N_A, N_T, N_G, N_C are the number of reads which were
mapped as A, T, G, and C base at potential modification sites.
P_A, P_T, P_G, P_C are the proportion of reads which
were mapped as A, T, G, and C base at potential modification sites.
polish_base is the base after polished.
Note: The sites that are identified in the results are selected based on the proportion of errors. If you believe that any of the sites are correct, please manually remove them. The presence of an **asterisk (*)** indicates this is an ambiguous site that is challenging to determine as an error.

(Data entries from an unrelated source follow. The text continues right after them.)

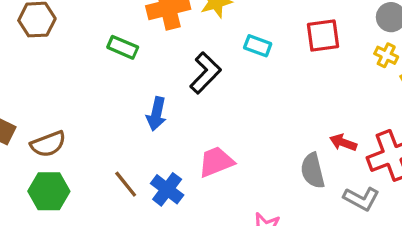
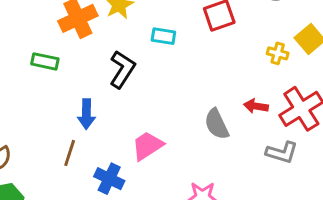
yellow cross: (386, 55) -> (278, 53), moved
gray semicircle: (313, 171) -> (217, 124), moved
brown line: (126, 184) -> (70, 153), moved, turned 68

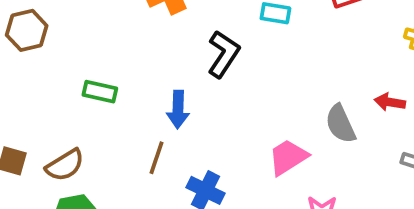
green rectangle: (45, 61) -> (100, 92), moved
pink trapezoid: (147, 146) -> (288, 157), moved

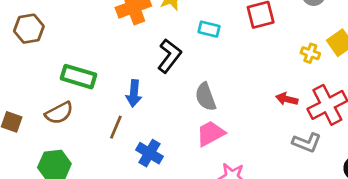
green rectangle: (100, 92) -> (78, 77), size x1.4
gray semicircle: (340, 124) -> (206, 97), moved
brown semicircle: (65, 165) -> (59, 113), moved

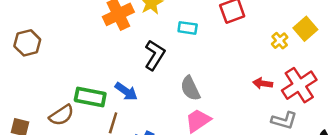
yellow cross: (310, 53) -> (280, 41), turned 35
green rectangle: (78, 77) -> (90, 97), moved
blue arrow: (134, 93) -> (126, 91), turned -55

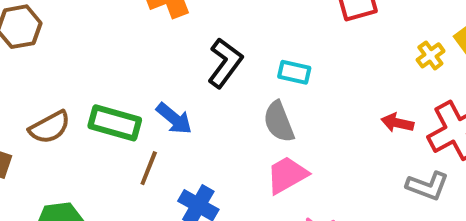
cyan rectangle: (188, 28) -> (294, 72), moved
brown semicircle: (61, 115) -> (50, 127), moved

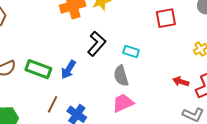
blue arrow: (174, 118) -> (68, 70), turned 78
brown line: (149, 168) -> (53, 104), moved

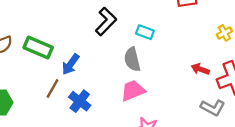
blue arrow: (68, 70) -> (71, 64), moved

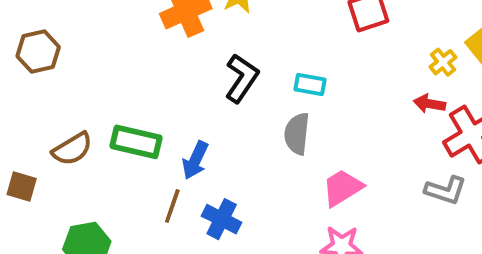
gray semicircle: (132, 59) -> (297, 134), turned 30
red arrow: (200, 69) -> (430, 104), moved
pink trapezoid: (133, 91) -> (342, 188), moved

Step 3. Replacing erroneous bases with correct counterparts
cat corrected_site.bed | grep -v pos | awk '{if ($12 == "C") print $0}' | awk '{print $1 "\t" $2-1 "\t" $2}' > C.bed
cat corrected_site.bed | grep -v pos | awk '{if ($12 == "G") print $0}' | awk '{print $1 "\t" $2-1 "\t" $2}' > G.bed
cat corrected_site.bed | grep -v pos | awk '{if ($12 == "T") print $0}' | awk '{print $1 "\t" $2-1 "\t" $2}' > T.bed
cat corrected_site.bed | grep -v pos | awk '{if ($12 == "A") print $0}' | awk '{print $1 "\t" $2-1 "\t" $2}' > A.bed
bedtools maskfasta -fi <assembly> -bed A.bed -mc A -fo tmp1.fasta
bedtools maskfasta -fi tmp1.fasta -bed T.bed -mc T -fo tmp2.fasta
bedtools maskfasta -fi tmp2.fasta -bed G.bed -mc G -fo tmp3.fasta
bedtools maskfasta -fi tmp3.fasta -bed C.bed -mc C -fo final.fasta
# remove the temporary files
rm tmp1.fasta tmp2.fasta tmp3.fasta A.bed T.bed G.bed C.bed
The final.fasta is the final polished genome assembler.
Tool showcase
To demonstrate the effectiveness of the polishing strategy based on the
Hammerhead in correcting substitution error types (G2A and C2T)
caused by DNA modifications in assemblies, we present the substitution
rates of 15 assemblies. These assemblies were generated using 40-, 50-,
and 60-fold random subsampling Acinetobacter pittii R10.4.1 reads. We
compared the results obtained from different polishing approaches with
the reference chromosome.
No polishing
Polishing potential modification sites with approximate 10-fold duplex reads
Polishing total assemblies with 50-fold next-generation sequencing (NGS) reads

Retrained model
Here we provide two retained models for users to help Hammerhead get
a higher sensitivity to modification like C5mCWGG. The new basecalling
model was fine-tuned from the original DNA super accuracy model (SUP)
using bonito (V0.7.2) with
the following parameters “–epochs 40 –lr 5e-4 –batch 32 –pretrained
dna_r10.4.1_e8.2_400bps_sup@v4.2.0”.
The model retrained with E. coli methylation-free data is available here.
The model retrained with four methylation-free data, including A. pittii, E. coli, E. faecium, and K. pneumoniae, is available here.